This time, plastic sheets covered all the lockers inside the visiting clubhouse at Nationals Park, the drunken dancing and cigar smoke early Friday morning such a drastic change from how quiet the low-energy Cubs felt in late June.    

Quintana already helped save a team that appeared to be close to imploding when Theo Epstein’s front office made that blockbuster trade with the White Sox during the All-Star break.

Quintana delivered again in the National League Division Series, allowing only one unearned run in a Game 3 where Max Scherzer would take a no-hitter into the seventh inning and the Cubs would somehow scrape together a 2-1 win.  

Quintana got two outs in the all-hands-on-deck Game 5, throwing 12 pitches before All-Star closer Wade Davis took over in the seventh inning and understood no one else would be warming up behind him in the bullpen.  

Quintana is too humble and respectful to demand that the Cubs give him the ball in Game 1 opposite Clayton Kershaw on Saturday night at Dodger Stadium, but the lefty knows how he feels about the NL Championship Series.

“I’m ready to go, man,” Quintana said after a heart-pounding 9-8 win that began Thursday night and ended Friday morning in Washington. “Why not? Let’s go. Keep going.”

The Cubs started rolling when Quintana joined a 43-45 team on July 14 in Baltimore, watching him dominate the Orioles two days later (seven scoreless innings, 12 strikeouts, zero walks) and closing a 5.5-game deficit on the Brewers within the week. The Cubs would spend every day in first place in August and September while Quintana (7-3, 3.74 ERA in 14 starts) gave the team a sense of consistency and enjoyed his first real exposure to a pennant race.  

“Timing is everything,” outfielder Jason Heyward said. “Like I’m going to continue to say throughout my time here in Chicago, our ownership and front office, they mean what they say. We want to win every year. We want an opportunity to win a World Series every year. 

“Like I said when that trade happened, that’s what they showed. They followed through with their actions, and we followed suit.

“The biggest thing I’m proud of with this group of people here that joined us is we all rise to every challenge and look it right in the eye and have fun with it. You don’t know how it’s going to work out. You don’t know the outcome. But we all rise to the challenge and take it on.”    

The Dodgers will not be an easy team to beat four times in a seven-game series, especially with manager Joe Maddon running out of guys he trusts in the bullpen and the rotation in suboptimal condition after a draining battle against the Nationals.

Maddon said John Lackey is also in the conversation for Game 1 starter.

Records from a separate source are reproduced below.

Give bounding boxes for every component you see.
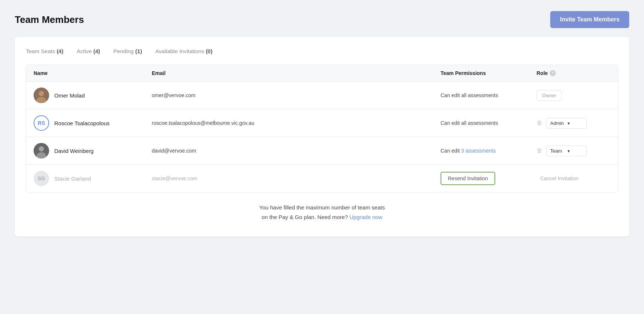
member-name-omer: Omer Molad	[54, 92, 85, 99]
col-email: Email	[152, 70, 441, 76]
table-row: RS Roscoe Tsalacopolous roscoe.tsalacopo…	[26, 109, 618, 137]
role-cell-stacie: Cancel Invitation	[537, 173, 610, 184]
delete-member-icon-david[interactable]: 🗑	[537, 147, 542, 154]
stat-item-0[interactable]: Team Seats (4)	[26, 48, 64, 54]
assessments-link-david[interactable]: 3 assessments	[461, 148, 496, 154]
page-header: Team Members Invite Team Members	[15, 11, 629, 28]
avatar-omer	[34, 88, 49, 103]
permission-cell-david: Can edit 3 assessments	[441, 148, 537, 154]
role-badge-omer: Owner	[537, 90, 562, 101]
members-table: Name Email Team Permissions Role ? Omer …	[26, 65, 618, 192]
main-card: Team Seats (4)Active (4)Pending (1)Avail…	[15, 37, 629, 236]
svg-point-1	[39, 91, 44, 96]
member-cell-stacie: SG Stacie Garland	[34, 171, 152, 186]
member-name-david: David Weinberg	[54, 148, 93, 154]
chevron-down-icon	[568, 120, 570, 126]
role-dropdown-david[interactable]: AdminTeamOwner	[550, 148, 565, 154]
footer-line1: You have filled the maximum number of te…	[26, 203, 618, 212]
avatar-david	[34, 143, 49, 158]
avatar-stacie: SG	[34, 171, 49, 186]
member-cell-david: David Weinberg	[34, 143, 152, 158]
table-body: Omer Molad omer@vervoe.comCan edit all a…	[26, 82, 618, 192]
permission-cell-omer: Can edit all assessments	[441, 92, 537, 98]
member-cell-omer: Omer Molad	[34, 88, 152, 103]
stat-item-1[interactable]: Active (4)	[77, 48, 100, 54]
email-cell-roscoe: roscoe.tsalacopolous@melbourne.vic.gov.a…	[152, 120, 441, 126]
table-row: Omer Molad omer@vervoe.comCan edit all a…	[26, 82, 618, 109]
member-cell-roscoe: RS Roscoe Tsalacopolous	[34, 115, 152, 131]
role-cell-roscoe: 🗑 AdminTeamOwner	[537, 118, 610, 129]
role-help-icon[interactable]: ?	[550, 70, 556, 76]
table-row: David Weinberg david@vervoe.com Can edit…	[26, 137, 618, 165]
avatar-roscoe: RS	[34, 115, 49, 131]
email-cell-omer: omer@vervoe.com	[152, 92, 441, 98]
role-select-roscoe[interactable]: AdminTeamOwner	[546, 118, 587, 129]
pending-actions-stacie: Resend Invitation	[441, 172, 537, 185]
footer-message: You have filled the maximum number of te…	[26, 203, 618, 222]
member-name-roscoe: Roscoe Tsalacopolous	[54, 120, 110, 126]
resend-invitation-button[interactable]: Resend Invitation	[441, 172, 495, 185]
role-dropdown-roscoe[interactable]: AdminTeamOwner	[550, 120, 565, 126]
permission-cell-roscoe: Can edit all assessments	[441, 120, 537, 126]
member-name-stacie: Stacie Garland	[54, 175, 91, 182]
table-row: SG Stacie Garland stacie@vervoe.com Rese…	[26, 165, 618, 192]
page-title: Team Members	[15, 14, 84, 25]
cancel-invitation-button[interactable]: Cancel Invitation	[537, 173, 582, 184]
delete-member-icon-roscoe[interactable]: 🗑	[537, 120, 542, 126]
chevron-down-icon	[568, 148, 570, 154]
invite-team-members-button[interactable]: Invite Team Members	[550, 11, 629, 28]
role-select-david[interactable]: AdminTeamOwner	[546, 146, 587, 156]
email-cell-david: david@vervoe.com	[152, 148, 441, 154]
email-cell-stacie: stacie@vervoe.com	[152, 175, 441, 181]
footer-line2: on the Pay & Go plan. Need more? Upgrade…	[26, 212, 618, 222]
col-name: Name	[34, 70, 152, 76]
col-permissions: Team Permissions	[441, 70, 537, 76]
stat-item-2[interactable]: Pending (1)	[113, 48, 142, 54]
col-role: Role ?	[537, 70, 610, 76]
stats-row: Team Seats (4)Active (4)Pending (1)Avail…	[26, 48, 618, 54]
upgrade-link[interactable]: Upgrade now	[349, 214, 382, 220]
stat-item-3[interactable]: Available Invitations (0)	[155, 48, 213, 54]
role-cell-omer: Owner	[537, 90, 610, 101]
svg-point-4	[39, 146, 44, 151]
role-cell-david: 🗑 AdminTeamOwner	[537, 146, 610, 156]
table-header: Name Email Team Permissions Role ?	[26, 65, 618, 82]
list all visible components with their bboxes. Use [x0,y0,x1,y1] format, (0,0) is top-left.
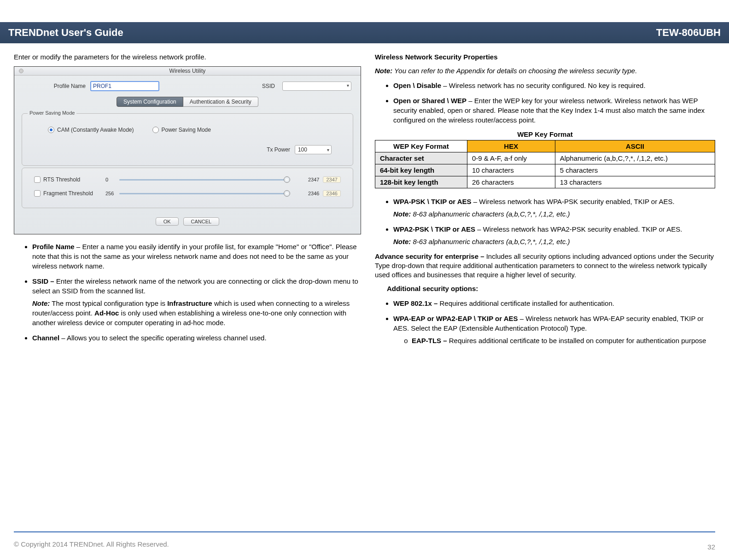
power-saving-group: Power Saving Mode CAM (Constantly Awake … [22,113,353,166]
wep-col-format: WEP Key Format [375,140,467,152]
wireless-security-heading: Wireless Network Security Properties [375,52,715,62]
bullet-open-shared-wep: Open or Shared \ WEP – Enter the WEP key… [393,96,715,125]
fragment-slider[interactable] [119,189,301,198]
additional-options-heading: Additional security options: [375,284,715,293]
tab-authentication-security[interactable]: Authentication & Security [183,97,258,107]
tab-system-configuration[interactable]: System Configuration [117,97,183,107]
right-column: Wireless Network Security Properties Not… [375,50,715,351]
bullet-wep-8021x: WEP 802.1x – Requires additional certifi… [393,298,715,308]
table-row: 64-bit key length 10 characters 5 charac… [375,164,715,176]
window-titlebar: Wireless Utility [14,67,361,76]
bullet-eap-tls: EAP-TLS – Requires additional certificat… [412,336,715,345]
rts-slider[interactable] [119,175,301,184]
radio-psm[interactable]: Power Saving Mode [152,127,211,133]
tx-power-label: Tx Power [267,146,290,153]
bullet-ssid: SSID – Enter the wireless network name o… [32,276,361,327]
footer-page-number: 32 [707,543,715,551]
footer-copyright: © Copyright 2014 TRENDnet. All Rights Re… [14,540,169,548]
fragment-checkbox[interactable] [34,190,41,197]
rts-label: RTS Threshold [43,176,105,183]
bullet-wpa2-psk: WPA2-PSK \ TKIP or AES – Wireless networ… [393,224,715,246]
advance-enterprise-paragraph: Advance security for enterprise – Includ… [375,252,715,280]
bullet-wpa-psk: WPA-PSK \ TKIP or AES – Wireless network… [393,197,715,219]
radio-cam[interactable]: CAM (Constantly Awake Mode) [48,127,134,133]
profile-name-label: Profile Name [33,83,86,89]
ok-button[interactable]: OK [156,217,179,226]
profile-name-input[interactable] [90,81,159,91]
intro-text: Enter or modify the parameters for the w… [14,52,361,62]
window-title: Wireless Utility [169,68,206,74]
doc-title: TRENDnet User's Guide [8,27,123,39]
cancel-button[interactable]: CANCEL [183,217,220,226]
rts-min: 0 [105,177,119,182]
bullet-channel: Channel – Allows you to select the speci… [32,333,361,343]
doc-model: TEW-806UBH [656,27,721,39]
power-saving-group-label: Power Saving Mode [28,110,76,116]
window-close-icon[interactable] [19,69,23,73]
threshold-group: RTS Threshold 0 2347 2347 Fragment Thres… [22,168,353,208]
rts-checkbox[interactable] [34,176,41,183]
bullet-open-disable: Open \ Disable – Wireless network has no… [393,81,715,90]
fragment-max: 2346 [301,191,319,196]
fragment-value: 2346 [323,190,340,197]
ssid-dropdown[interactable] [282,82,351,91]
wep-col-hex: HEX [467,140,555,152]
radio-cam-label: CAM (Constantly Awake Mode) [57,127,134,133]
rts-value: 2347 [323,176,340,183]
wep-col-ascii: ASCII [555,140,715,152]
wep-key-format-table: WEP Key Format HEX ASCII Character set 0… [375,140,715,188]
rts-max: 2347 [301,177,319,182]
tx-power-dropdown[interactable]: 100 [295,145,332,154]
security-note: Note: You can refer to the Appendix for … [375,66,715,76]
table-row: 128-bit key length 26 characters 13 char… [375,176,715,188]
fragment-min: 256 [105,191,119,196]
wep-table-caption: WEP Key Format [375,130,715,138]
doc-header: TRENDnet User's Guide TEW-806UBH [0,22,729,43]
table-row: Character set 0-9 & A-F, a-f only Alphan… [375,152,715,164]
radio-psm-label: Power Saving Mode [162,127,211,133]
radio-icon [48,127,54,133]
bullet-profile-name: Profile Name – Enter a name you easily i… [32,242,361,271]
radio-icon [152,127,159,133]
fragment-label: Fragment Threshold [43,190,105,197]
left-column: Enter or modify the parameters for the w… [14,50,361,351]
wireless-utility-window: Wireless Utility Profile Name SSID Syste… [14,66,361,234]
footer-rule [14,531,715,532]
bullet-wpa-eap: WPA-EAP or WPA2-EAP \ TKIP or AES – Wire… [393,314,715,345]
ssid-label: SSID [262,83,275,89]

But a moment like this is exactly why the Cubs gave up top prospects Eloy Jimenez and Dylan Cease for a 28-year-old pitcher who is under club control through the 2020 season for a little more than $30 million.

“The timing was certainly (unique),” general manager Jed Hoyer said. “We were struggling. It was negative. But in some ways – Theo and I talked about this at the time – this is a deal that if it had come up in May or July or in December (was) exactly what we’ve been trying to find in a young, talented, controllable starter.

“There was a level of frustration, which is natural. We look out on the field and you see all this talent and we’re two games under .500 and really been inconsistent the whole time.

“This guy exactly fit what we were looking to acquire. This timing was interesting. But at the same time, I don’t think the timing would have mattered.”

For someone who had never played in the postseason before, Quintana just got a crash course in how exhilarating, frustrating and unpredictable it can be.

“It’s amazing,” Quintana said. “Sometimes it’s crazy how these guys play that baseball – behind 4-1 in the second inning and we come back in the game right away. It’s amazing, that energy we need for the playoffs. I’m really happy to be a part of this team.”